# Getjar questions??



## teachmath912 (Dec 10, 2011)

I have tried and tried to get apps from getjar.com on my Kindle Fire, but nothing will happen.  I will go to download an app and I will read the instructions, and then it will just download getjar.  When I click on it, it says "file cannot be opened." 
What am I doing wrong?  I have read and re-read threads on this forum and cannot seem to get things to work.  Help!?
Thanks.


----------



## Betsy the Quilter (Oct 27, 2008)

teachmath912--

Welcome (and I love math!!!)

Have you enabled applications from unknown sources?

Gear in upper right corner > More > Device > Allow Installation of Applications > "On"

Then, download Getjar.  Watch your notifications in the upper left hand corner.  Tap on the number next to your device name to see if the app has downloaded.  If it has (and you might check before trying to download again), tap on the notification that the download is complete and you should be asked if you want to install it.  Say yes, and then yes to opening it.

Now, within Getjar, search for your app.  Click on the link for the app and then "Download" and it shoud begin.  Getjar will show a status bar and give you a chance to install and open.

Betsy


----------



## teachmath912 (Dec 10, 2011)

I've tried that all.  I went to getjar on my Kindle (is that right?) and nothing happens.  I go to the page where it says it has downloaded and when I click on it, it says "cannot open file"  so I don't understand what I am doing wrong?


----------



## teachmath912 (Dec 10, 2011)

where do I download getjar from?  Maybe that is my problem.


----------



## ayuryogini (Jan 3, 2010)

I'm with you teachmath, I can't get apps from getjar either, and not sure what I'm doing wrong.

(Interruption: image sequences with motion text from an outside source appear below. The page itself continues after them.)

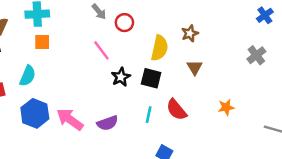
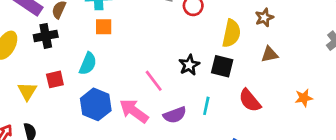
pink line: (101, 50) -> (154, 81), moved
brown triangle: (195, 67) -> (270, 54), turned 49
cyan line: (149, 115) -> (206, 106), moved

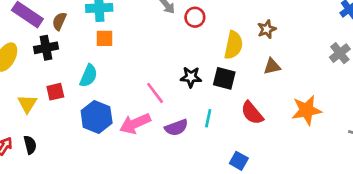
black star: (189, 65) -> (191, 77), turned 30
orange star: (304, 98) -> (307, 110), size x1.6
pink arrow: (134, 111) -> (135, 124), turned -60

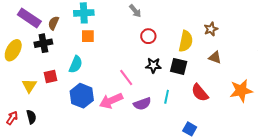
red circle: (195, 17) -> (148, 36), moved
brown triangle: (272, 66) -> (215, 57), turned 32

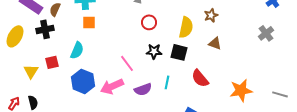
orange star: (241, 91) -> (241, 90), moved

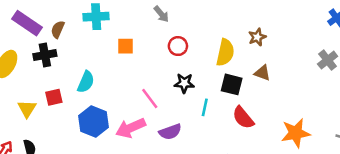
orange square: (89, 22) -> (125, 46), moved
black square: (179, 52) -> (232, 84), moved
cyan line: (167, 82) -> (205, 107), moved

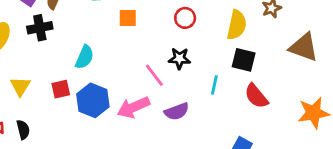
brown triangle: (262, 73) -> (304, 47), moved, size x1.6
black star: (184, 83) -> (179, 58), moved
red square: (54, 97) -> (61, 89), moved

Betsy, I did what you said about allowing download of outside apps. However, when I press the Download button, next to the app I want on the getjar site, I get this pop-up:
1)To download to your phone, go to m.getjar.com on your phone
2) select Quick Download at the bottom of the page.
3) Enter 167688 (this is specific to the GO Launcher)
It already knows my device is a Kindle Fire.

I don't see anywhere where it says 'Quick Download'.  
I must be missing something, but no clue what. 
Any ideas?
Thanks in advance.


----------



## Vegas_Asian (Nov 2, 2008)

I have es file explorer.app. I go to my download file and start the install by picking the file

Sent from my Kindle Fire using Tapatalk


----------



## Betsy the Quilter (Oct 27, 2008)

I just tried this out with my brother's relatively virgin Fire (he hadn't sideloaded anything nor is likely to) and mine. On his it was very straightforward.  I removed the Getjar app from mine and got the same error message as y'all (and it seems to me the first time I went to Getjar I had to do that code thing in to get Go Launcher.  I might have done it from a PC.

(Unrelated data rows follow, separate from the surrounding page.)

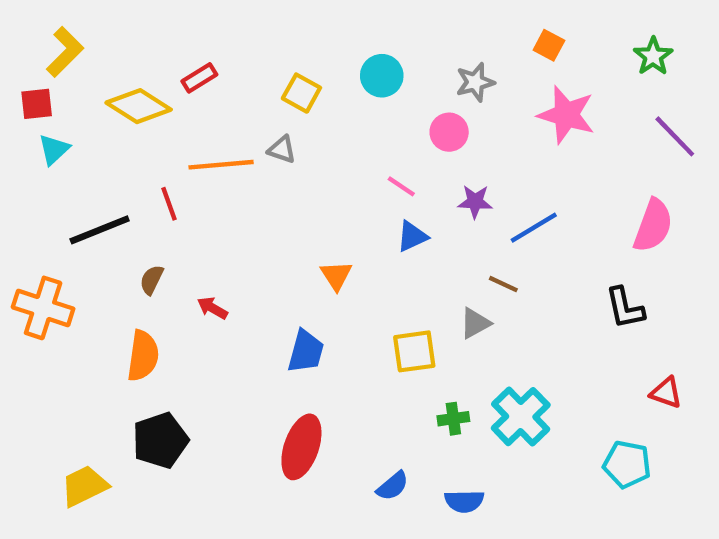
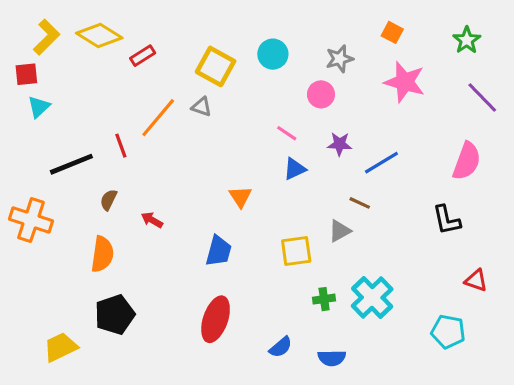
yellow square: (301, 93) -> (216, 66), size x1.4
yellow diamond: (139, 106) -> (99, 35), moved
orange line: (221, 165) -> (158, 118), turned -45

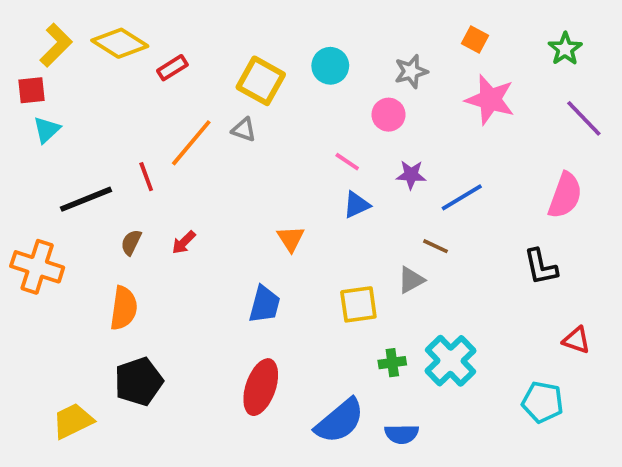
red arrow: (152, 220) -> (184, 242), moved, turned -75
blue semicircle: (281, 347) -> (340, 421), size x1.8

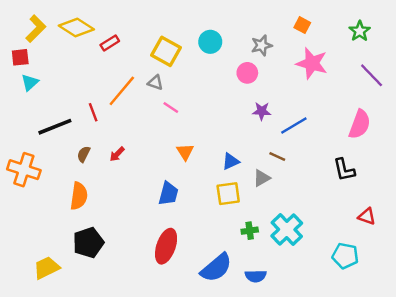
pink line: (347, 162) -> (171, 108), moved
blue triangle: (357, 205) -> (231, 161), moved

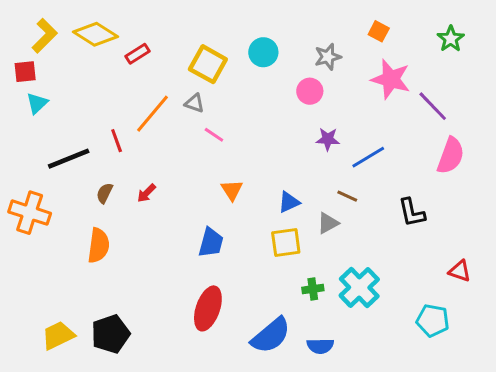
purple line: (372, 75) -> (433, 106), moved
black L-shape: (344, 170) -> (412, 213), moved
black pentagon: (88, 243) -> (111, 334), moved

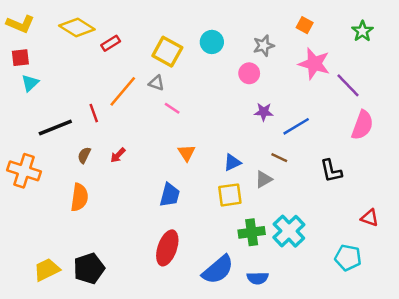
yellow L-shape: (45, 36) -> (20, 24), moved, turned 68
green cross: (313, 289) -> (252, 232), size x1.5

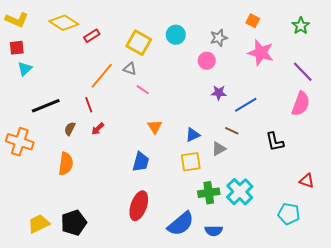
purple line: (348, 85) -> (303, 72), moved
red line: (94, 113) -> (89, 105), moved

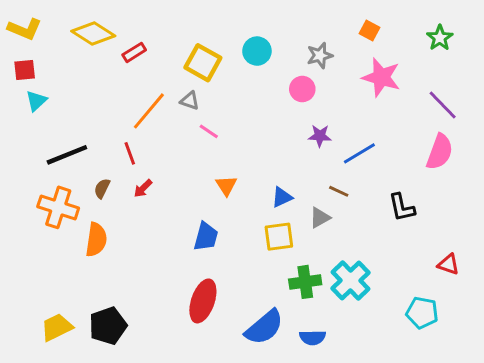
orange cross: (20, 142) -> (58, 207), moved

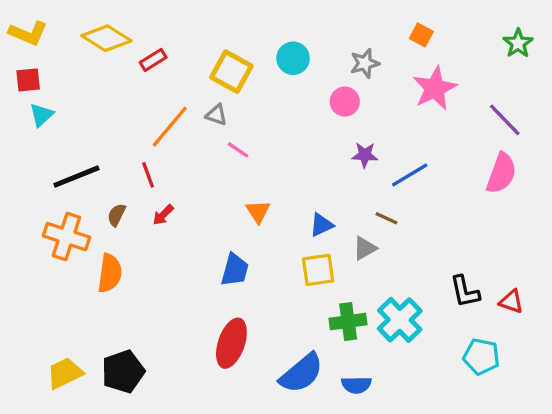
green star: (440, 38) -> (518, 43), moved
pink star: (381, 77) -> (435, 88), turned 30
black L-shape: (402, 207) -> (465, 292), moved

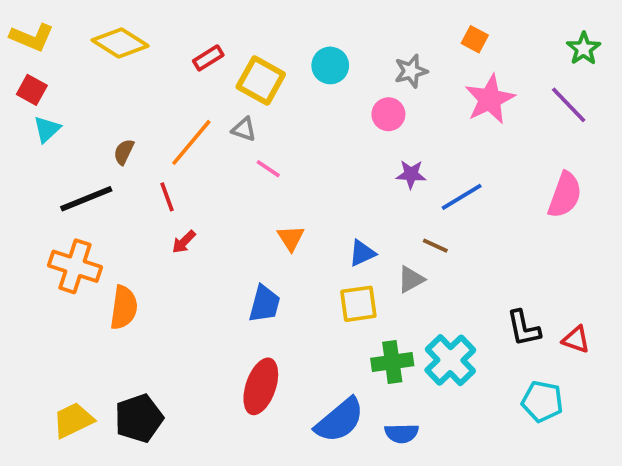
red rectangle: (153, 60) -> (208, 58), moved
red square: (28, 80) -> (32, 90), turned 35
purple line: (505, 120) -> (569, 105), moved
brown semicircle: (116, 215) -> (124, 152), moved

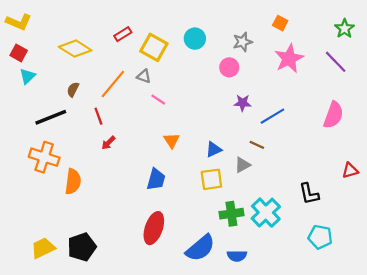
yellow diamond: (120, 43) -> (75, 49), moved
red triangle: (576, 339) -> (350, 170), moved, turned -35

First, you need to try your downloads from the mobile site.  If you have your Fire set to optomize for desktop view, be sure to set it to optomize for the website.

(From the Web app, tap on the Menu icon on the bottom of the page > Settings > Desktop or Mobile View > Optimize for each website OR Mobile: Optimize for mobile view.)

Then, go to m.getjar.com

Search for go launcher ex

Tap on it to go to the app's page

Tap on Download.

It SHOULD go to a page that says "Thanks for downloading Getjar!" at the top, and then GetJar's app should start to download.

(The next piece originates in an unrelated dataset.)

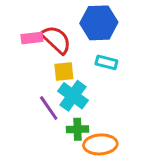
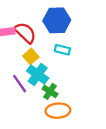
yellow square: (64, 71) -> (31, 56), turned -35
green cross: (78, 129) -> (50, 91), moved, turned 35

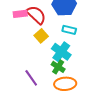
cyan cross: (38, 75) -> (61, 52), moved
purple line: (20, 84) -> (31, 78), moved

Tap on the menu button on the bottom toolbar > Downloads. (or tap on the notifications in the upper left hand corner.)

One of the downloads should be GetJar.apk or GetJar-1.apk or something similar.  Tap on that to install; follow the prompts. And tap Open.  Then tap the "Last" button to go back to the Thanks for downloading GetJar page.  Tap on the link at the bottom, in blue, that says "Return to the previous page download your app."  Press download.  If you get the message "Complete Action using Amazon browser or Getjar or ..." pick either Getjar or your preferred app.  The download should begin.  

If you aren't given a chance to install it after downloading, go to the notifications or the downloads menu in the web and find the app download and tap it.

Betsy


----------



## teachmath912 (Dec 10, 2011)

Thank you.  This time it worked


----------



## Betsy the Quilter (Oct 27, 2008)

Great!

Betsy


----------



## ayuryogini (Jan 3, 2010)

Betsy, you are a GENIUS!!

This is exactly what I needed. i hadn't had the Web optimized for the Mobile view.  (i hadn't even realized it was necessary to do that.) Once I rectified that, everything flowed smoothly.  Thank you for such clear directions.  

Is it best to keep it optimized for the mobile view all the time?

A million thanks.


----------



## Betsy the Quilter (Oct 27, 2008)

I leave mine set on "Optimize for each website" and that seemed to work for me to....

Glad it's working for y'all!

Betsy


----------